Set OCL_SET_SVM_SIZE on AMD.

2025-12-08 21:44:33 +08:00 · 2025-12-06 00:10:49 -05:00 · 2025-12-06 00:10:49 -05:00 · a28293eba7
commit a28293eba7
parent 913f86b727
2 changed files with 20 additions and 10 deletions
--- a/cuda_malloc.py
+++ b/cuda_malloc.py
@ -63,18 +63,22 @@ def cuda_malloc_supported():
    return True


+version = ""
+
+try:
+    torch_spec = importlib.util.find_spec("torch")
+    for folder in torch_spec.submodule_search_locations:
+        ver_file = os.path.join(folder, "version.py")
+        if os.path.isfile(ver_file):
+            spec = importlib.util.spec_from_file_location("torch_version_import", ver_file)
+            module = importlib.util.module_from_spec(spec)
+            spec.loader.exec_module(module)
+            version = module.__version__
+except:
+    pass
+
 if not args.cuda_malloc:
    try:
-        version = ""
-        torch_spec = importlib.util.find_spec("torch")
-        for folder in torch_spec.submodule_search_locations:
-            ver_file = os.path.join(folder, "version.py")
-            if os.path.isfile(ver_file):
-                spec = importlib.util.spec_from_file_location("torch_version_import", ver_file)
-                module = importlib.util.module_from_spec(spec)
-                spec.loader.exec_module(module)
-                version = module.__version__
-
        if int(version[0]) >= 2 and "+cu" in version:  # enable by default for torch version 2.0 and up only on cuda torch
            if PerformanceFeature.AutoTune not in args.fast:  # Autotune has issues with cuda malloc
                args.cuda_malloc = cuda_malloc_supported()
@ -90,3 +94,6 @@ if args.cuda_malloc and not args.disable_cuda_malloc:
        env_var += ",backend:cudaMallocAsync"
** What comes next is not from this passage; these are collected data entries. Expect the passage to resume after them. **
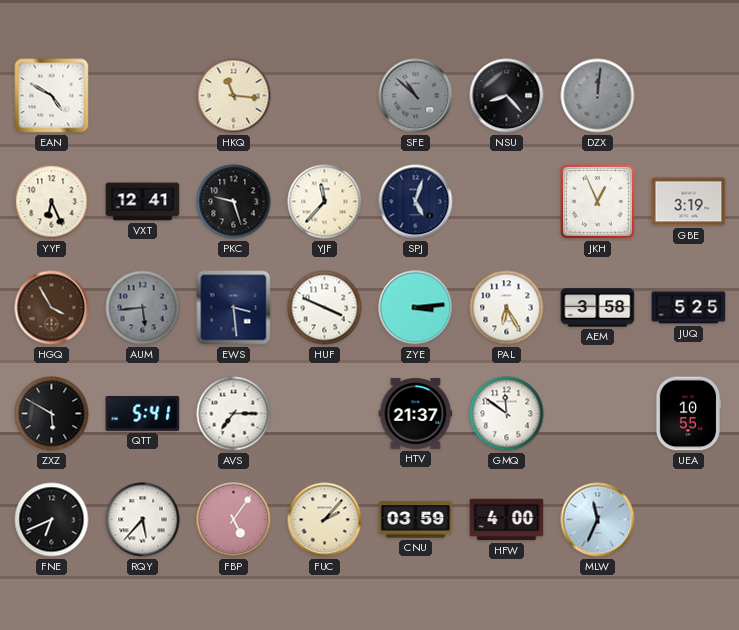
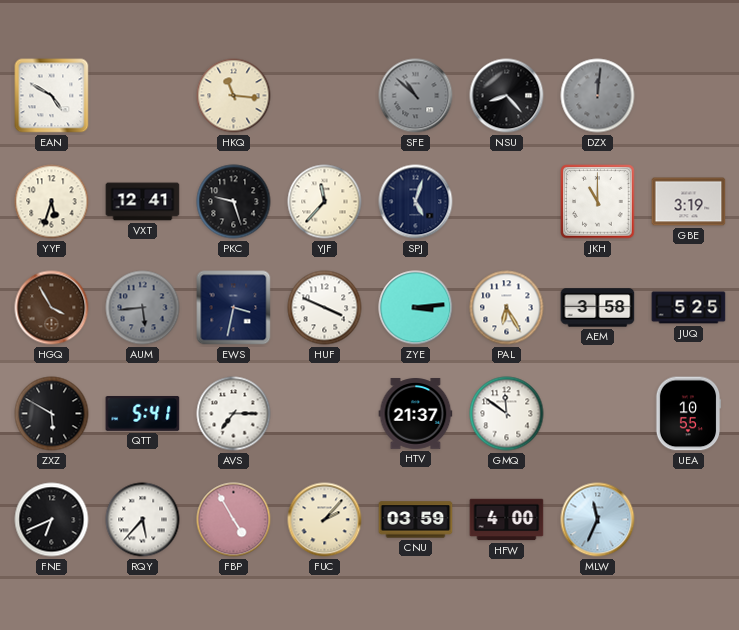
YYF: 6:26 -> 5:33
JKH: 12:56 -> 11:00
EWS: 3:29 -> 3:32
FBP: 5:06 -> 4:55
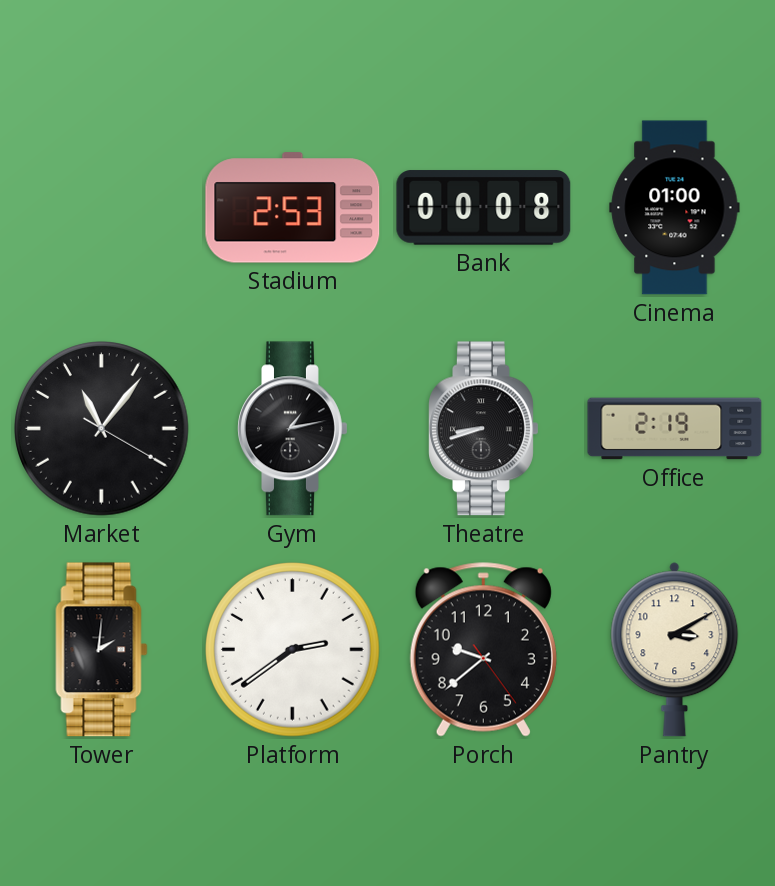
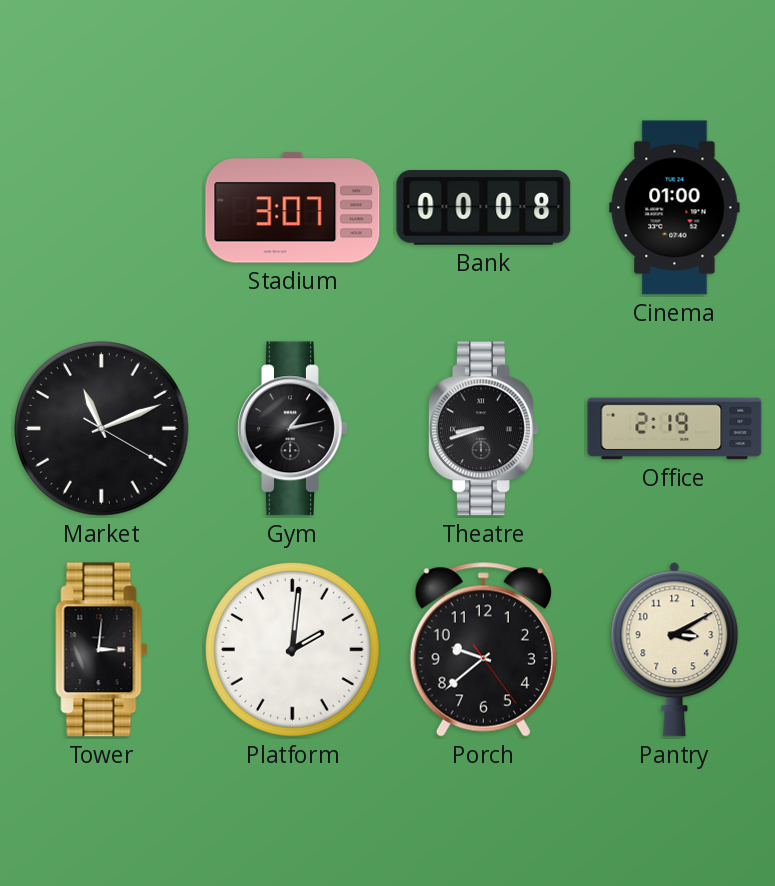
Stadium: 2:53 -> 3:07
Market: 11:06 -> 11:11
Tower: 2:01 -> 3:01
Platform: 2:39 -> 2:01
    os.environ['PYTORCH_CUDA_ALLOC_CONF'] = env_var
+
+def get_torch_version_noimport():
+    return str(version)
--- a/main.py
+++ b/main.py
@ -167,6 +167,9 @@ if __name__ == "__main__":
            os.environ['CUBLAS_WORKSPACE_CONFIG'] = ":4096:8"

    import cuda_malloc
+    if "rocm" in cuda_malloc.get_torch_version_noimport():
+        os.environ['OCL_SET_SVM_SIZE'] = '262144'  # set at the request of AMD
+

 if 'torch' in sys.modules:
    logging.warning("WARNING: Potential Error in code: Torch already imported, torch should never be imported before this point.")